But NEIL also makes associations between these things to obtain common sense information that people just seem to know without ever saying - that cars often are found on roads, that buildings tend to be vertical and that ducks look sort of like geese. Based on text references, it might seem that the colour associated with sheep is black, but people - and NEIL - nevertheless know that sheep typically are white.
"Images are the best way to learn visual properties", stated Abhinav Gupta, assistant research professor in Carnegie Mellon's Robotics Institute. "Images also include a lot of common sense information about the world. People learn this by themselves and, with NEIL, we hope that computers will do so as well."
A computer cluster has been running the NEIL programme since late July and already has analyzed three million images, identifying 1,500 types of objects in half a million images and 1,200 types of scenes in hundreds of thousands of images. It has connected the dots to learn 2,500 associations from thousands of instances.
The research team, including Xinlei Chen, a Ph.D. student in CMU's Language Technologies Institute, and Abhinav Shrivastava, a Ph.D. student in robotics, will present its findings on December 4 at the IEEE International Conference on Computer Vision in Sydney, Australia.
One motivation for the NEIL project is to create the world's largest visual structured knowledge base, where objects, scenes, actions, attributes and contextual relationships are labeled and catalogued.
"What we have learned in the last 5-10 years of computer vision research is that the more data you have, the better computer vision becomes", Abhinav Gupta stated.
Some projects, such as ImageNet and Visipedia, have tried to compile this structured data with human assistance.
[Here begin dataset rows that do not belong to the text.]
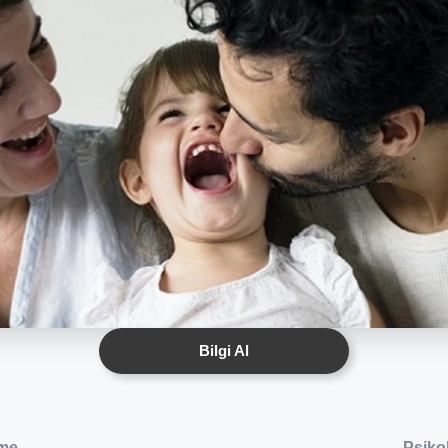
Bilgi Al
rme
Psiko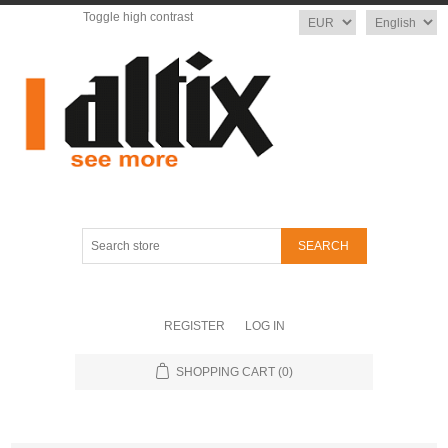
Toggle high contrast
Currency
Language
Search
store
REGISTER
LOG IN
SHOPPING CART
(0)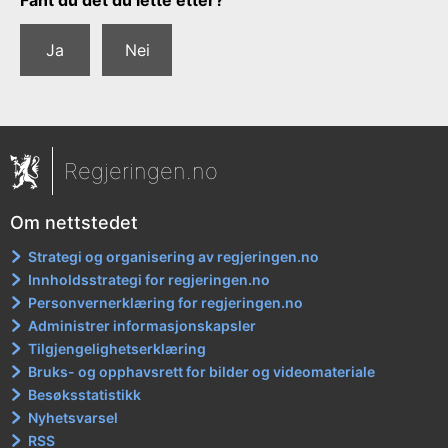
Fant du det du lette etter?
Ja
Nei
Regjeringen.no
Om nettstedet
Strategi og organisering av regjeringen.no
Innholdsstrategi for regjeringen.no
Personvernerklæring for regjeringen.no
Administrer informasjonskapsler
Tilgjengelighetserklæring
Bruks- og opphavsrett for bilder og videomateriale
Besøksstatistikk
Nyhetsvarsel
RSS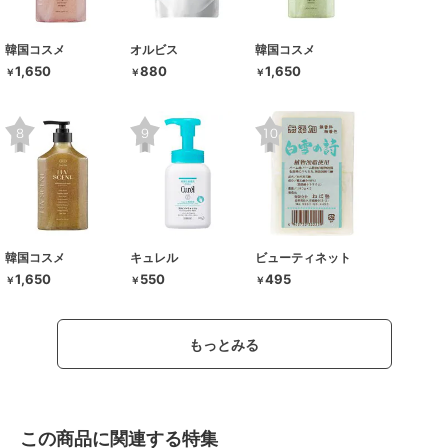
韓国コスメ
オルビス
韓国コスメ
1,650
880
1,650
￥
￥
￥
韓国コスメ
キュレル
ビューティネット
1,650
550
495
￥
￥
￥
もっとみる
この商品に関連する特集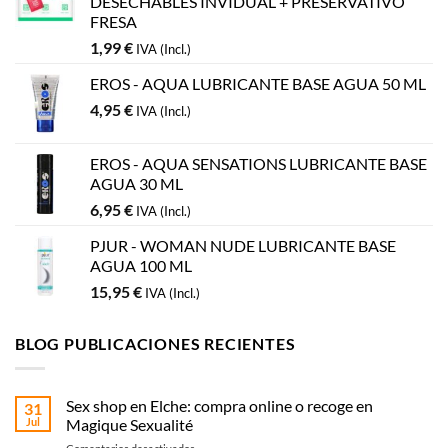
DESECHABLES INVIDUAL + PRESERVATIVO
FRESA
1,99
€
IVA (Incl.)
EROS - AQUA LUBRICANTE BASE AGUA 50 ML
4,95
€
IVA (Incl.)
EROS - AQUA SENSATIONS LUBRICANTE BASE
AGUA 30 ML
6,95
€
IVA (Incl.)
PJUR - WOMAN NUDE LUBRICANTE BASE
AGUA 100 ML
15,95
€
IVA (Incl.)
BLOG PUBLICACIONES RECIENTES
Sex shop en Elche: compra online o recoge en
31
Jul
Magique Sexualité
en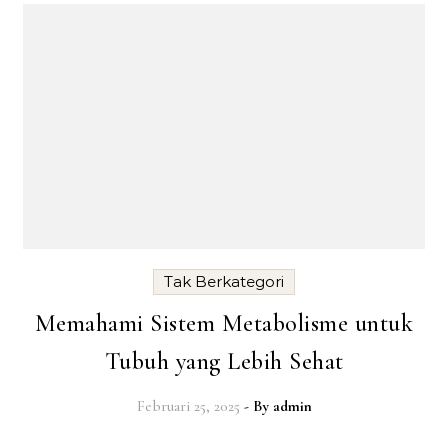
Tak Berkategori
Memahami Sistem Metabolisme untuk
Tubuh yang Lebih Sehat
Februari 25, 2025
- By
admin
But the scale of the Internet is so vast - Facebook alone holds more than 200 billion images - that the only hope to analyze it all is to teach computers to do it largely by themselves.
Abhinav Shrivastava said NEIL can sometimes make erroneous assumptions that compound mistakes, so people need to be part of the process. A Google Image search, for instance, might convince NEIL that "pink" is just the name of a singer, rather than a colour.
"People don't always know how or what to teach computers", he observed. "But humans are good at telling computers when they are wrong."
People also tell NEIL what categories of objects, scenes, etc., to search and analyse. But sometimes, what NEIL finds can surprise even the researchers. It can be anticipated, for instance, that a search for "apple" might return images of fruit as well as laptop computers. But Abhinav Gupta and his landlubbing team had no idea that a search for F-18 would identify not only images of a fighter jet, but also of F18-class catamarans.
As its search proceeds, NEIL develops subcategories of objects - tricycles can be for kids, for adults and can be motorized, or cars come in a variety of brands and models. And it begins to notice associations - that zebras tend to be found in savannahs, for instance, and that stock trading floors are typically crowded.
NEIL is computationally intensive, the research team noted. The programme runs on two clusters of computers that include 200 processing cores.
This research is supported by the Office of Naval Research and Google Inc.
The public can now view NEIL's findings at the project website at http://www.neil-kb.com .